De landen die voor stemden vonden dat de internationale consensus zoals die was vastgelegd in resolutie 478 van de VN-Veiligheidsraad uit 1980 moest worden gerespecteerd tot er een finale status van Jeruzalem was onderhandeld. Verschillende landen die zich hadden onthouden verklaarden dat deze resolutie het vredesproces niet vooruit zou helpen.[1]

De Amerikaanse ambassade in Tel Aviv in maart 2008.

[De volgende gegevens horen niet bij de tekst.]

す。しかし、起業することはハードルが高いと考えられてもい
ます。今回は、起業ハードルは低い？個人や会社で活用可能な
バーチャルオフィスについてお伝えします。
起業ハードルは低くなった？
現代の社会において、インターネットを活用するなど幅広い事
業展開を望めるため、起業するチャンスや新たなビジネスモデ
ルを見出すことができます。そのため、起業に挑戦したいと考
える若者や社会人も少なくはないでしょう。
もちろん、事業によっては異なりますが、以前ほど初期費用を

Enkele dagen voordien had de Amerikaanse president Donald Trump ermee gedreigd financiële hulp aan landen die voor de resolutie – en dus tegen de VS – stemden stop te zetten.[5] Voorafgaand aan de stemming herhaalde de Amerikaanse VN-ambassadeur Nikki Haley dat dreigement. Ze zei ook dat haar land het recht had om zelf te bepalen waar het ambassades opende, en beschouwde deze resolutie als een aanval op de soevereiniteit van de VS.[1] Reeds in 1995 had de VS een wet die oplegde dat de ambassade in Israël zich in Jeruzalem moest bevinden. Een verhuizing werd telkenmale uitgesteld om het vredesproces niet te blokkeren.[6] Ze stelde ook de grote bijdrage van de VS aan een organisatie die zo weinig respect voor het land opbracht in vraag.[1]

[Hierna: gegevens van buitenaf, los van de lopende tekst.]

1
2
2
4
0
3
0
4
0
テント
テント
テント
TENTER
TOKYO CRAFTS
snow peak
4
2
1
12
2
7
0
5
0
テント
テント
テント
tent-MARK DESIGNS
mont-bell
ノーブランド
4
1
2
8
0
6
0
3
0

De Israëlische vertegenwoordiger Danny Danon zei dat de Palestijnen en de VN zelf het vredesproces tegenhielden, en telkens weer zijn land aanvielen met anti-Israëlische resoluties. Jeruzalem was de hoofdstad van Israël, en deze resolutie was niet meer dan een afleiding.[1]

Inhoud[bewerken | brontekst bewerken]

Al kort nadat Israël in 1980 een basiswet had aangenomen die de stad Jeruzalem tot "eeuwige en ondeelbare hoofdstad" verklaarde, werd dit door de Verenigde Naties afgewezen. Elke actie die tot doel had het karakter, de status of de bevolkingssamenstelling van Jeruzalem te wijzigen was nietig, en diende te worden ingetrokken. Middels resolutie 478 van de VN-Veiligheidsraad werd aan landen ook gevraagd geen diplomatieke missies in Jeruzalem te vestigen.

De recente ontwikkelingen in Israël en de Palestijnse gebieden hypothekeerden de tweestatenoplossing die de VN voor ogen had als oplossing voor het Arabisch-Israëlisch conflict. Men riep dan ook op de internationale inspanningen om duurzame vrede te bereiken op te drijven; gebaseerd op de betrokken VN-resoluties, het referentiekader van Madrid, het Arabisch vredesinitiatief en de routekaart naar een tweestatenoplossing van het Kwartet (de VS, de EU, Rusland en de VN).